US spokesman Kirby said Israel told Washington "that this operation last night was limited and designed to cut off Hamas's ability to smuggle weapons" into Gaza.

Egypt urged Israel to "exercise the utmost restraint", while the Organization for Islamic Cooperation condemned Israel's "criminal aggression".

Netanyahu has repeatedly vowed to send ground troops into Rafah regardless of any truce, saying Israel needs to root out remaining Hamas forces.

The Hostages and Missing Families Forum said it had appealed to several countries to "exert your influence on the Israeli government".

In a message to ambassadors of governments with citizens among the hostages, it asked them to push for an agreement "while a tangible opportunity for the release of the hostages is on the table".

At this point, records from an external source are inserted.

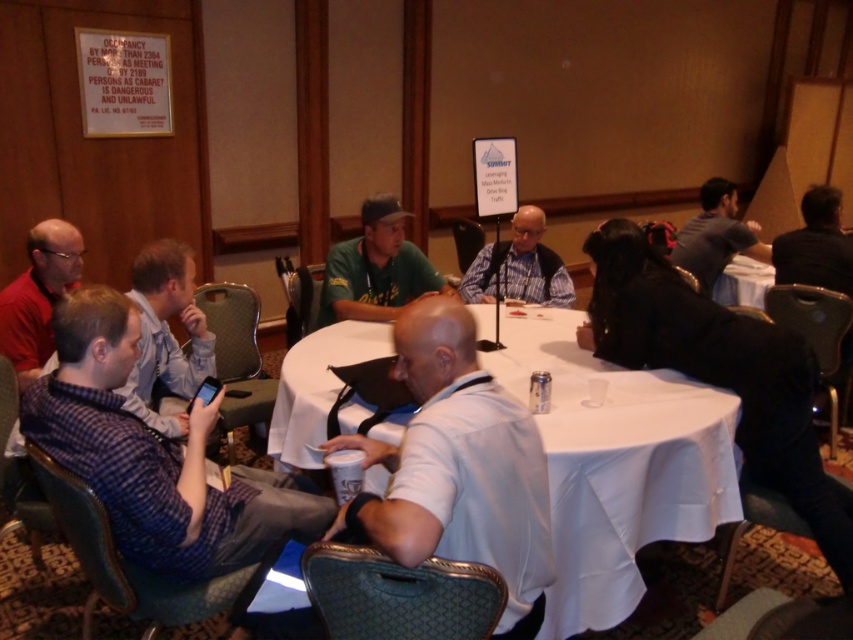 Consider the image. Is white cloth table at center bigger than black leather jacket at upper right?

Indeed, white cloth table at center has a larger size compared to black leather jacket at upper right.

Is white cloth table at center wider than black leather jacket at upper right?

Indeed, white cloth table at center has a greater width compared to black leather jacket at upper right.

I want to click on white cloth table at center, so click(x=618, y=465).

You are a GUI agent. You are given a task and a screenshot of the screen. Output one action in this format:
    pyautogui.click(x=<x>, y=<y>)
    Task: Click on the white cloth table at center
    The image size is (853, 640).
    Given the screenshot: What is the action you would take?
    pyautogui.click(x=618, y=465)

Which is above, white cloth table at center or plaid shirt at center?

Positioned higher is plaid shirt at center.

From the picture: Between white cloth table at center and plaid shirt at center, which one has more height?

white cloth table at center is taller.

Does point (695, 513) lie in front of point (502, 243)?

That is True.

At what (x,y) coordinates should I click in order to perform the action: click on white cloth table at center. Please return your answer as a coordinate pair (x, y). Image resolution: width=853 pixels, height=640 pixels. Looking at the image, I should click on (618, 465).

Is blue plaid shirt at left in front of white matte shirt at center?

No, it is not.

Does blue plaid shirt at left have a lesser height compared to white matte shirt at center?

Aid groups warn the coastal "humanitarian area" Israel's military told people in eastern Rafah to head for was not ready for such an influx.

Medical charity Doctors Without Borders (MSF) said it had begun discharging patients from a field hospital in Rafah and was preparing "for a possible evacuation".

"This offensive is... going to further aggravate the damage to the health system, which is barely functioning," an MSF statement said.